Vision is an intimidating word. When people talk of vision, they immediately go to pictures of Einstein, Hughes or Gates. In reality, vision represents a new state of the world, based on the facts in front of you. It can be deconstructed, and at its best involves a team of experts/leaders sharing thoughts rather than the single man waving a wand chanting ‘Abracadabra’. Vision is a process that steps from today into tomorrow, anchored by the bridge of assessments. Assessments are simply an opinion expressed by an individual. The more informed the individual, the better the assessment.

One of the prime benefits of visioneering is its collaborative nature. Getting a team of people to develop an idea that they own collectively is powerful for an organization. Not only does it harness the talents available, but with buy-in, it creates champions within the organization that can drive the change in their worlds. It is incredibly difficult to cause organic change within a large organization. Management cannot ‘memo’ change. It has to be taken to the ‘troops’ locally. The reality of most organizations, especially larger ones, is that they are a collection of sub-entities that spend the bulk of their time and resources driving their functional specialty for the better of the whole. By bringing together the Intrapreneurs in the different silos of the firm, the firm gives change its best chance of success.

Intrapreneurs are key to this equation. They are the innovators within a firm who take the risks to drive to the next level. They never ask ‘what’s next?’, instead they define it before anyone even knows it happens. They are comfortable with change, and will not be constrained by what they see in front of their eyes. By staffing the team with Intrapreneurs, the change leader gets an army who not only add to strategy, but go on to implement that strategy in the field.

Intrapreneurs also come armed with knowledge and data. Knowledge and data are critical to visioneering. In order to extract a vision that is relevant to your Customer, that vision must reflect the Customer. These team members are constantly striving to deliver to the Customer their desires, and are intimately aware of those desires. If they do not bring a quantifiable and objective arsenal of data from the Customer to the table, research needs to precede any attempt at visioneering. The old axiom stands center stage, Garbage In – Garbage Out.

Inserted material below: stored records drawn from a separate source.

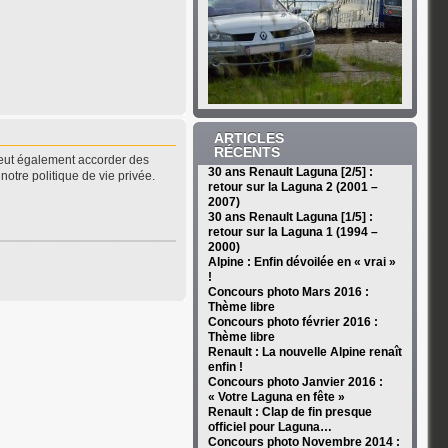
ARTICLES
RÉCENTS
peut également accorder des
30 ans Renault Laguna [2/5] :
notre politique de vie privée.
retour sur la Laguna 2 (2001 –
2007)
30 ans Renault Laguna [1/5] :
retour sur la Laguna 1 (1994 –
2000)
Alpine : Enfin dévoilée en « vrai »
!
Concours photo Mars 2016 :
Thème libre
Concours photo février 2016 :
Thème libre
Renault : La nouvelle Alpine renaît
enfin !
Concours photo Janvier 2016 :
« Votre Laguna en fête »
Renault : Clap de fin presque
officiel pour Laguna…
Concours photo Novembre 2014 :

Once the data is in, think big. The major mistake most planners make is that they give themselves an easy hurdle to clear. That may be nice at year-end, when your checklist boss benchmarks on targets, but you will never be great. The key to proper visioneering is to ‘break the known’. Put you and your team in an area where there is discomfort. Rather than starting with an ‘achievable goal’, start with the ‘right goal’. Visioneering is not about easy goals, nor is it about impossible goals. It is about desirable goals. A good test of your crew is the answer “I don’t know” to the question, “Is this doable?”. Once the team is outside its comfort zone, boundaries get stretched and real innovation starts to bubble.

This team then constructs a hypothesis for the future. The team must postulate, ‘Based on what our Customer tells us, this is what we need to deliver by this future point in time’. This hypothesis needs to be measurable, both in terms of content deliverables and time. Aggressive is the key when setting benchmarks. The idea of visioneering and planning is not to set up success, it is meant to chart a course. If this group finds at a later date that these goals need to be adjusted, a ‘breakdown’ is declared, and the team adjusts. If a quarterback lines up for a run play, and sees a defense ready for that run, an audible is called, rather than losing yards and risking injury. A plan is a tool, not a bible, and must evolve based on a dynamic environment.

At the end of the day, a vision is meant to change the game, not tweak the rules. If an organization is happy with results, and sees no reason for change, don’t. Most firms are not running on all cylinders, and need to look towards the next areas of growth. A prerequisite to wrangling that growth is defining what that opportunity looks like and how the firm captures it. Visioneering is a concrete process to do just that.